Il prossimo 10 marzo sarà sciopero in tutti gli stabilimenti del gruppo Versalis delle lavoratrici e dei lavoratori diretti e dell’indotto dei trasporti e dell’edilizia. Sempre il 10 marzo, in concomitanza con l’incontro previsto per le 16:00 al MIMIT, sotto la sede de Ministero si svolgerà una manifestazione a cui parteciperanno le rappresentanze di tutti gli addetti (chimici, metalmeccanici, trasporti, edili e dei servizi di pulimento e vigilanza).
CGIL
“È inaccettabile sacrificare gli interessi del Paese a quelli finanziari di un’azienda partecipata dallo Stato, ed è grave che il Governo avalli questa operazione. Lo ribadiremo all’incontro convocato per lunedì 10 marzo, sia al tavolo sia fuori dal Ministero, con lo sciopero dei lavoratori diretti di Versalis e di quelli indiretti dei trasporti e dell’edilizia, con mobilitazioni sul territorio e, a Roma, con un presidio davanti al Mimit, cui parteciperanno rappresentanze di tutti gli addetti (chimici, metalmeccanici, trasporti, edili e dei servizi di pulimento e vigilanza) oltre alle istituzioni e alle forze politiche che riterranno di sostenere la nostra lotta”. Così il segretario confederale della Cgil Pino Gesmundo.
“Ieri il ministro Urso – spiega Gesmundo – ha anticipato tramite comunicato stampa la convocazione del tavolo per affrontare il piano industriale proposto da Eni, che prevede la chiusura degli ultimi due cracking presenti in Italia e lo stop definitivo alla produzione di etilene, materia base fondamentale per la produzione di tutte le materie plastiche.
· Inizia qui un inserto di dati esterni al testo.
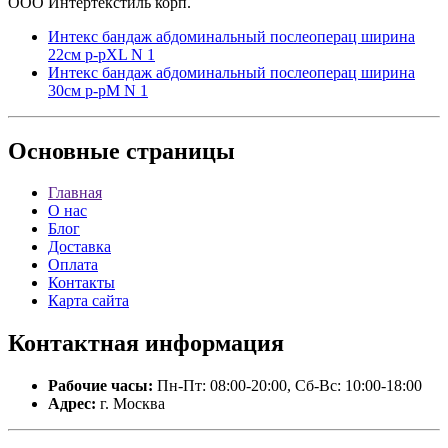
ООО Интертекстиль корп.
Интекс бандаж абдоминальный послеоперац ширина
22см р-рXL N 1
Интекс бандаж абдоминальный послеоперац ширина
30см р-рM N 1
Основные
страницы
Главная
О нас
Блог
Доставка
Оплата
Контакты
Карта сайта
Контактная
информация
Рабочие часы:
Пн-Пт: 08:00-20:00, Сб-Вс: 10:00-18:00
Адрес:
г. Москва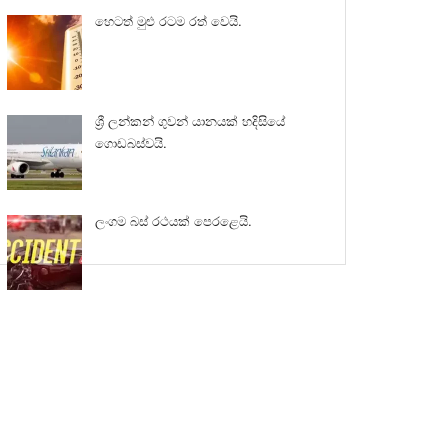
හෙටත් මුළු රටම රත් වෙයි.
ශ්‍රී ලන්කන් ගුවන් යානයක් හදිසියේ
ගොඩබස්වයි.
ලංගම බස් රථයක් පෙරළෙයි.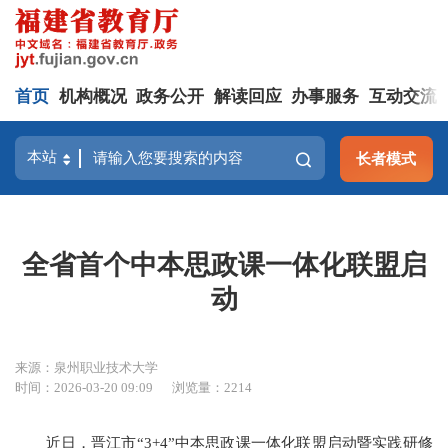
首页
机构概况
政务公开
解读回应
办事服务
互动交流
长者模式
全省首个中本思政课一体化联盟启
动
来源：泉州职业技术大学
时间：2026-03-20 09:09
浏览量：2214
近日，晋江市“3+4”中本思政课一体化联盟启动暨实践研修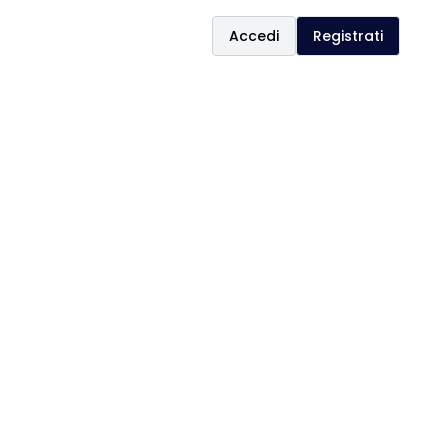
Accedi
Registrati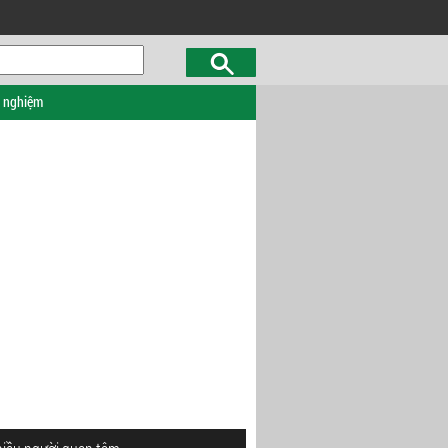
c nghiệm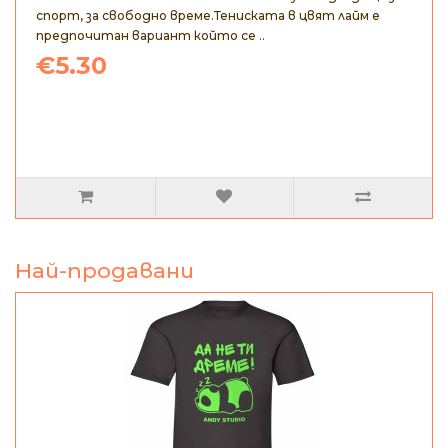
спорт, за свободно време.Тениската в цвят лайм е
предпочитан вариант който се ..
€5.30
Най-продавани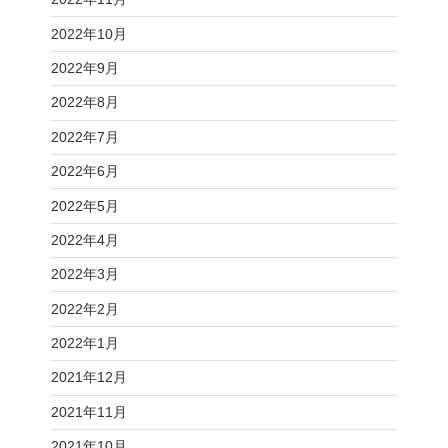
2022年10月
2022年9月
2022年8月
2022年7月
2022年6月
2022年5月
2022年4月
2022年3月
2022年2月
2022年1月
2021年12月
2021年11月
2021年10月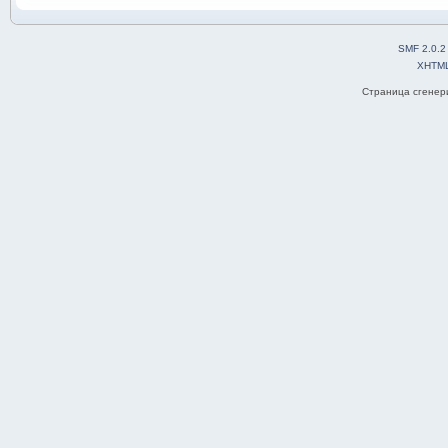
SMF 2.0.2
XHTM
Страница сгенери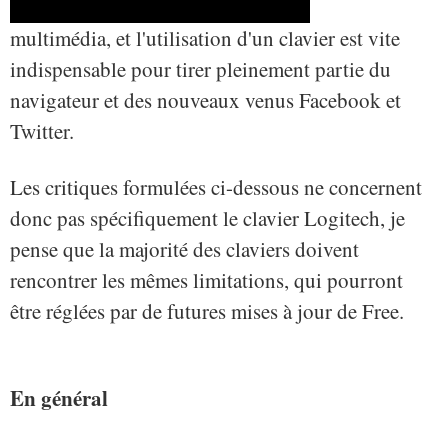
multimédia, et l'utilisation d'un clavier est vite
indispensable pour tirer pleinement partie du
navigateur et des nouveaux venus Facebook et
Twitter.
Les critiques formulées ci-dessous ne concernent
donc pas spécifiquement le clavier Logitech, je
pense que la majorité des claviers doivent
rencontrer les mêmes limitations, qui pourront
être réglées par de futures mises à jour de Free.
En général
Una scelta – ribadisce – che comporterà un vantaggio in termini di risultati economici per l’azienda, ma ci renderà ancor più dipendenti dai Paesi extraeuropei, indebolirà e scaricherà sulle aziende manifatturiere del sistema Paese le incertezze del mercato, i rischi legati alla guerra dei dazi e un aumento del costo della materia strategica”. Il dirigente sindacale sottolinea che “su tutto questo nel testo a firma Urso neanche una parola, ha voluto invece precisare che il piano industriale è stato sottoscritto dai sindacati. Da un lato sembra voler evidenziare che si tratta di una scelta aziendale e non del Governo, dall’altro omette che l’accordo non è stato sottoscritto dalla Filctem Cgil, che nel settore rappresenta quasi il 48% dei lavoratori, più della somma dei sindacati che hanno deciso di firmare”.
A proposito di questo accordo, per Gesmundo “è grave che, mentre era in corso un confronto in sede governativa, l’azienda e alcune organizzazioni sindacali abbiano deciso di procedere in assenza delle istituzioni su un tema che riguarda la competitività del Paese, senza esplicitare le garanzie occupazionali per le imprese dell’indotto, i cui addetti sono tre volte i dipendenti diretti, fornendo generiche rassicurazioni sulla continuità produttiva a valle dei cracking. E dimenticando che proprio il piano industriale di Eni dichiara che non è sostenibile un’industria a filiera lunga, quindi se chiude la produzione di etilene a breve giro ci sarà anche la chiusura degli impianti di poliolefine”.
Inoltre, aggiunge il segretario confederale della Cgil, “nel comunicato viene ricordato che l’accordo sottoscritto prevede che l’impianto di Brindisi sia messo in conservazione, cioè pronto ad essere riutilizzato, e il Ministro rivendica di essersi attivato con la Commissione europea per una revisione del CBAM, sistema che tassa la produzione di prodotti provenienti da fuori Europa per la CO2 che hanno prodotto, che preveda l’inserimento della chimica. Ergo, la chiusura è un atto deciso da Eni, mentre il Governo garantisce che l’impianto è pronto a rientrare in funzione non appena l’Europa modificherà le norme. Peccato – conclude – che basterebbe un ingegnere chimico per far sapere all’Esecutivo che se l’impianto sarà spento, dopo pochi mesi non sarà più riutilizzabile, con buona pace del sistema industriale italiano”.